The Superior Court last Friday afternoon dismissed the appeal of Timothy Lee Kephart, 61, who ran Kephart Trucking near Clearfield.

Kephart contended his trial attorney, who negotiated a plea agreement with the former District Attorney of Clearfield County, William Shaw, was ineffective in his representation.

For instance, Kephart contended his attorney convinced him to plead guilty to 96 counts of theft by failure to make required disposition of funds, even though Kephart contended he was innocent.

He was initially sentenced to serve time in a state correctional institution for a term of eight to 32 years but that sentence was later reduced to seven to 20 years after Clearfield Common Pleas Court Judge Fredric J. Ammerman ruled the prosecution failed to prove its case for restitution.

Kephart complained his new sentence was imposed in absentia because at the time he was in the custody of the federal government, charged with bank fraud in Ohio.

In an opinion released Friday, Superior Court Judge James G. Colins discussed the plea agreement and stated that Ammerman had issued a “well-reasoned opinion” in explaining why he rejected Kephart’s claims.

The Clearfield judge noted that Kephart had initially been charged with 488 counts of theft, but his attorney had negotiated a plea for only 96 of the charges.

“It is not unreasonable for trial counsel to advise (Kephart) to plea to only 96 charges, knowing it could significantly lower the sentence and number of convictions he was facing,” Ammerman’s opinion stated.

Kephart also complained his counsel did not file a post-sentence motion challenging the new seven-year minimum sentence.

The Superior Court opinion concluded Kephart, who represented himself in his appeal, did not show that had he been present for the re-sentencing hearing that the outcome of his sentence would have been different.

Colins concluded Kephart failed to establish that a different sentencing outcome would have resulted if his counsel would have adopted a different strategy.

The Superior Court, therefore, upheld Kephart’s pleas and sentence.

The court’s decision came on the heels of an April 16 decision by the Commonwealth Court rejecting Kephart’s appeal in which he contended the District Attorney had failed to live up to his part of the plea agreement by failing to provide gradings for each of the offenses involved in his pleas.

Kephart adopted a unique approach in his Commonwealth Court appeal.

He filed a civil lawsuit against District Attorney Shaw, contending Shaw had violated a contract between the two, thereby attempting to use the civil court to vacate his criminal convictions.

Commonwealth Court Judge Patricia A. McCullough, in her 14-page opinion, agreed that a plea agreement is a “contract,” but concluded that Kephart failed to establish that he is entitled to attack his criminal case through a civil lawsuit filed in the county court.

Although contract laws apply to plea agreements, how the plea agreement should be enforced is an issue “that must be heard within the framework of the underlying criminal proceeding rather than a separate civil proceeding,” McCullough wrote.

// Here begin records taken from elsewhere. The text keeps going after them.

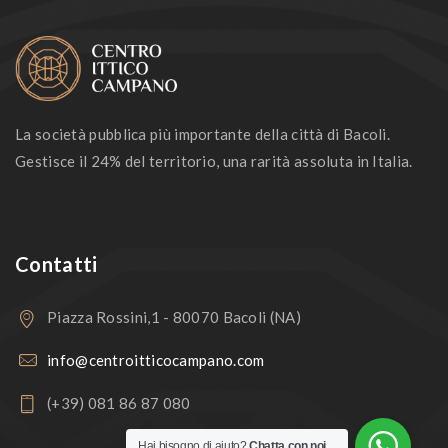
La società pubblica più importante della città di Bacoli.
Gestisce il 24% del territorio, una rarità assoluta in Italia.
Contatti
Piazza Rossini,1 - 80070 Bacoli (NA)
info@centroitticocampano.com
(+39) 081 86 87 080
Hai bisogno di aiuto?
Chatta con noi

She affirmed Ammerman’s dismissal of the Kephart’s civil lawsuit against Shaw.

According to the Commonwealth Court decision, Kephart is incarcerated on his state charges in the State Correctional Institution at Laurel Highlands.

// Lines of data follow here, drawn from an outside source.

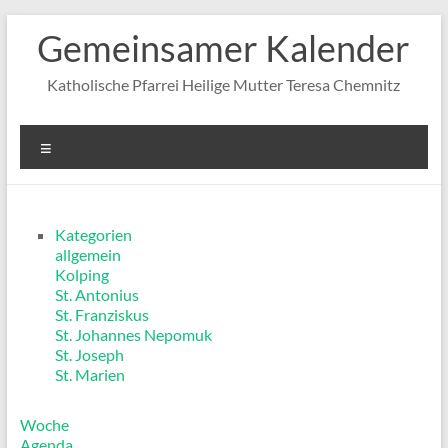
Zum
Gemeinsamer Kalender
Inhalt
springen
Katholische Pfarrei Heilige Mutter Teresa Chemnitz
Menü
Kategorien
allgemein
Kolping
St. Antonius
St. Franziskus
St. Johannes Nepomuk
St. Joseph
St. Marien
Woche
Agenda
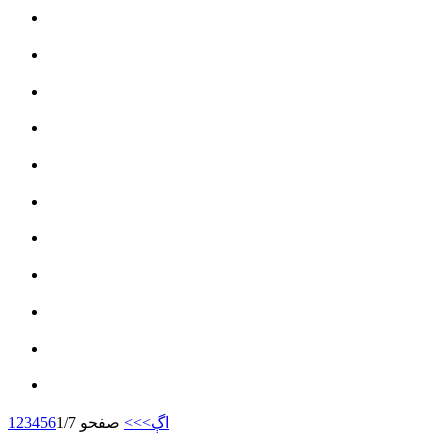
اڳ>
>>
صفحو 1/7
6
5
4
3
2
1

Aside from his convictions in the state court, Kephart recently completed a 46-month stint in federal prison.

Kephart and two other men associated with Dart Trucking Co. in Columbiana, Ohio, concocted a check kiting scheme to defraud an Ohio bank of $3.6 million.

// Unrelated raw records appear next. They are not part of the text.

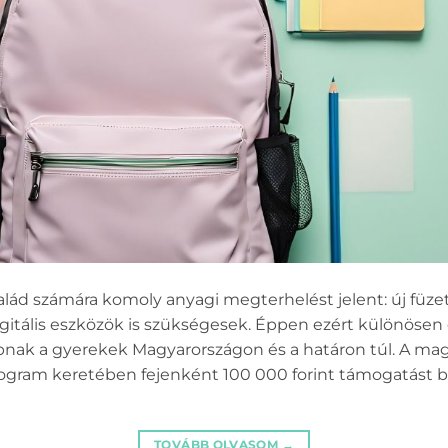
ád számára komoly anyagi megterhelést jelent: új füzet
igitális eszközök is szükségesek. Éppen ezért különösen
nak a gyerekek Magyarországon és a határon túl. A ma
ogram keretében fejenként 100 000 forint támogatást bi
TOVÁBB OLVASOM
→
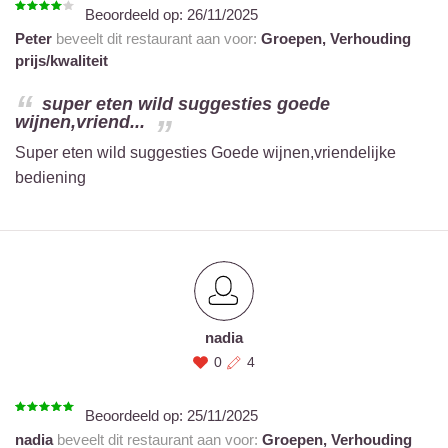
Beoordeeld op:
26/11/2025
Peter
beveelt dit restaurant aan voor:
Groepen,
Verhouding
prijs/kwaliteit
super eten wild suggesties goede
wijnen,vriend...
Super eten wild suggesties Goede wijnen,vriendelijke
bediening
nadia
0
4
Beoordeeld op:
25/11/2025
nadia
beveelt dit restaurant aan voor:
Groepen,
Verhouding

He was sentenced in 2013 in the bank fraud case and did his time in the Federal Correctional Institution in Loretto.

The sentence was imposed by the U.S. District Judge Dan Aaron Polster.

His 46-month sentence was to be followed by three years’ supervision.

In April, Polster transferred Kephart’s supervision from the U.S. Northern District of Ohio to District Judge Kim R. Gibson in Johnstown in the Western District of Pennsylvania.

Kephart’s supervised release from his federal offenses began on April 7 and will end April 7, 2024.

However the Ohio judge, in his order transferring supervision, stated, “This court hereby expressly consents that the period of probation or supervised release may be changed by the District Court to which this transfer is made without further inquiry of this court.”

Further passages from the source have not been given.